ASSIGNMENT: Show only those lines of the entries where the string "refresh" is found.
[[ PROVIDED DATA open ]]
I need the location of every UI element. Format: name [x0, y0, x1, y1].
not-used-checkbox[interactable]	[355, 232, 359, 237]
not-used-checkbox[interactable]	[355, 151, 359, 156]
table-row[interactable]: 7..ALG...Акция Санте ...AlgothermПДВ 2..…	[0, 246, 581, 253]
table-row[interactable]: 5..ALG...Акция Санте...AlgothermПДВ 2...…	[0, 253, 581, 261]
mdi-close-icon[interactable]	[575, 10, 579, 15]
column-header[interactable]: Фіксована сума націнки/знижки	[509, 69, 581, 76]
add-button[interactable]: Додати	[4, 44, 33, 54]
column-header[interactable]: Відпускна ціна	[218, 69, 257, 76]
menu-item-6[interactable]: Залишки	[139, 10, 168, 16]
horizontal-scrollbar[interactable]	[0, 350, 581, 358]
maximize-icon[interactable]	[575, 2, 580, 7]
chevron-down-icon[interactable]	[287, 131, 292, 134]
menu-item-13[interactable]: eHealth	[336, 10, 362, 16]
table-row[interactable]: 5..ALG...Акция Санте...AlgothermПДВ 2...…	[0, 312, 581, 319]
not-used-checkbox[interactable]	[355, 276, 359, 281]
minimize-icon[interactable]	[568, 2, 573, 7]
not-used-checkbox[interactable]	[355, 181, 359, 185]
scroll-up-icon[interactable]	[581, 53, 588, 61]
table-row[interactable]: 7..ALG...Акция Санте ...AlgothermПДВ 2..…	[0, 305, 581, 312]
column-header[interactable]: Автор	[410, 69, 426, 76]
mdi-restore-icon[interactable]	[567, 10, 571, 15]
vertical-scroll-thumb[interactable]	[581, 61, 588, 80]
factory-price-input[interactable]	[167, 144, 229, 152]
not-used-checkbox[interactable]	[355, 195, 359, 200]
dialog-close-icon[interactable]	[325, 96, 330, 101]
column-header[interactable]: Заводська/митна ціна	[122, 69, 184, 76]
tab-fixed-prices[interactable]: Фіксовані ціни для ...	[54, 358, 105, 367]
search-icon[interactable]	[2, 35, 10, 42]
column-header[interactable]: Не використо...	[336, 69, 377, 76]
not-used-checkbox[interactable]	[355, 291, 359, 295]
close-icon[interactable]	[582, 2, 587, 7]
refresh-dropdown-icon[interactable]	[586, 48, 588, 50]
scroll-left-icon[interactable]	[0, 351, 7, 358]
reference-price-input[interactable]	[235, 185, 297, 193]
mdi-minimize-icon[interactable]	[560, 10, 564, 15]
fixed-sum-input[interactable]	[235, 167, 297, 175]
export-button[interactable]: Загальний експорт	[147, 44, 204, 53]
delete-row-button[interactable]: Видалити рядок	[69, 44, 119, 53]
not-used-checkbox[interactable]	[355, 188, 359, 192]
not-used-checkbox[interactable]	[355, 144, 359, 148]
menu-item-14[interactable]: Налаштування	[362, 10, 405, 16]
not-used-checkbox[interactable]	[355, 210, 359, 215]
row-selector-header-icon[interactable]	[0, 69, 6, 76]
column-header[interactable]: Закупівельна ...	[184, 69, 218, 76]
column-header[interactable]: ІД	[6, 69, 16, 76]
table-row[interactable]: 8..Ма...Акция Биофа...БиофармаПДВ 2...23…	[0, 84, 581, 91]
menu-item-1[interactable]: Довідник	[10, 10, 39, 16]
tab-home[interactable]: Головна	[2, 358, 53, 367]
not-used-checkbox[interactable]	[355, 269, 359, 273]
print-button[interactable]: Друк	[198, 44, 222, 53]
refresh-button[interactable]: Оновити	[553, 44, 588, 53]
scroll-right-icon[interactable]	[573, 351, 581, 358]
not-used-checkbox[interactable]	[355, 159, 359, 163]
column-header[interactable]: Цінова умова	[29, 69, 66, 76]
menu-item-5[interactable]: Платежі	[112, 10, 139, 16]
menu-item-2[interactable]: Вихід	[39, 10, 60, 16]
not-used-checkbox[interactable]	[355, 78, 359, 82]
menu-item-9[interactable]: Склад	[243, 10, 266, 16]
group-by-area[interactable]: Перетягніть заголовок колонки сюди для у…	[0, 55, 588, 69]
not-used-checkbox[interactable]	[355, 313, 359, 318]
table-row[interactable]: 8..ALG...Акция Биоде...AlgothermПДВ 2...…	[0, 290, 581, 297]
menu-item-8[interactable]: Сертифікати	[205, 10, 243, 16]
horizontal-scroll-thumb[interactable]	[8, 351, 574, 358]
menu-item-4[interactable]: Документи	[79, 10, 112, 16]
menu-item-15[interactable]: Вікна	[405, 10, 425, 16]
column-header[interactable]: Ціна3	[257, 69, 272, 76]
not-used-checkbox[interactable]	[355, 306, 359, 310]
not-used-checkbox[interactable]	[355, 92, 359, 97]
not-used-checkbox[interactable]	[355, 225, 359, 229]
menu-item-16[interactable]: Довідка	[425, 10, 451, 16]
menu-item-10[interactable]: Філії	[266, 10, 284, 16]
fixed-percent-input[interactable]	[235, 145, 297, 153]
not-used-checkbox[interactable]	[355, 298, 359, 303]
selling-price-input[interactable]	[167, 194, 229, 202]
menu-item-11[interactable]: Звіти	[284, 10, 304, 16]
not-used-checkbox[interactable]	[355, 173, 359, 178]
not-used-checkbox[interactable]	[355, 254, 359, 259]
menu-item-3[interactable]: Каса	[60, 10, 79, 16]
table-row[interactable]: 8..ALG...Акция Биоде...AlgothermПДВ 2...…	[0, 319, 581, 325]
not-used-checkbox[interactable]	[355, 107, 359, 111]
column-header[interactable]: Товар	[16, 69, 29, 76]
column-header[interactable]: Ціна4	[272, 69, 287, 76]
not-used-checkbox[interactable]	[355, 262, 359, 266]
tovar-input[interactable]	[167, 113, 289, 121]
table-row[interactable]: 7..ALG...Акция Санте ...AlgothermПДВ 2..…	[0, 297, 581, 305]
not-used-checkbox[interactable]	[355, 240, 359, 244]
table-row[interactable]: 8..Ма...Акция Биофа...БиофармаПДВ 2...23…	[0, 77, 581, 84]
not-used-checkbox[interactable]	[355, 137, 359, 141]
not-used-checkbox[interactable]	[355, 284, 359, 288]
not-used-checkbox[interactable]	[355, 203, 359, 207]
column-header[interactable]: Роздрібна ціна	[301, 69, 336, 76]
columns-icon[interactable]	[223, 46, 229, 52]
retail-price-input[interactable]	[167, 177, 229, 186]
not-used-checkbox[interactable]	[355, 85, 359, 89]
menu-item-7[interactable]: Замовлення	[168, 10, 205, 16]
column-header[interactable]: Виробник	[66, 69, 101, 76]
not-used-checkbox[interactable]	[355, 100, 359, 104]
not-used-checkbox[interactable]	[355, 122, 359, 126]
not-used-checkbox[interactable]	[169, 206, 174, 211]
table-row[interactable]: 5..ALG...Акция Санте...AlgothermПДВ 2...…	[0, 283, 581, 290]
[[ PROVIDED DATA closed ]]
WRITTEN SOLUTION:
refresh-dropdown-icon[interactable]	[586, 48, 588, 50]
refresh-button[interactable]: Оновити	[553, 44, 588, 53]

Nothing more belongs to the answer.